AIM OF THE TASK
Copy every record exactly as it appears in the data below.

[Recorded data]
--------------------------------------------------

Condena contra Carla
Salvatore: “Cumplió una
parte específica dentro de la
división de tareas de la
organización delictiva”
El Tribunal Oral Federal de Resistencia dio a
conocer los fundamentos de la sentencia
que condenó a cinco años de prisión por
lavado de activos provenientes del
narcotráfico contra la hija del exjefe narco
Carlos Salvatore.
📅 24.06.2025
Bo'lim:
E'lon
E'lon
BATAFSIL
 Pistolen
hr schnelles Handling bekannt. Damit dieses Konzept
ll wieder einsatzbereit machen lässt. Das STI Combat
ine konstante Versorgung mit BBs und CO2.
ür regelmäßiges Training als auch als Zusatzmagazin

--------------------------------------------------

REPLY
Condena contra Carla
Salvatore: “Cumplió una
parte específica dentro de la
división de tareas de la
organización delictiva”
El Tribunal Oral Federal de Resistencia dio a
conocer los fundamentos de la sentencia
que condenó a cinco años de prisión por
lavado de activos provenientes del
narcotráfico contra la hija del exjefe narco
Carlos Salvatore.
📅 24.06.2025
Bo'lim:
E'lon
E'lon
BATAFSIL
 Pistolen
hr schnelles Handling bekannt. Damit dieses Konzept
ll wieder einsatzbereit machen lässt. Das STI Combat
ine konstante Versorgung mit BBs und CO2.
ür regelmäßiges Training als auch als Zusatzmagazin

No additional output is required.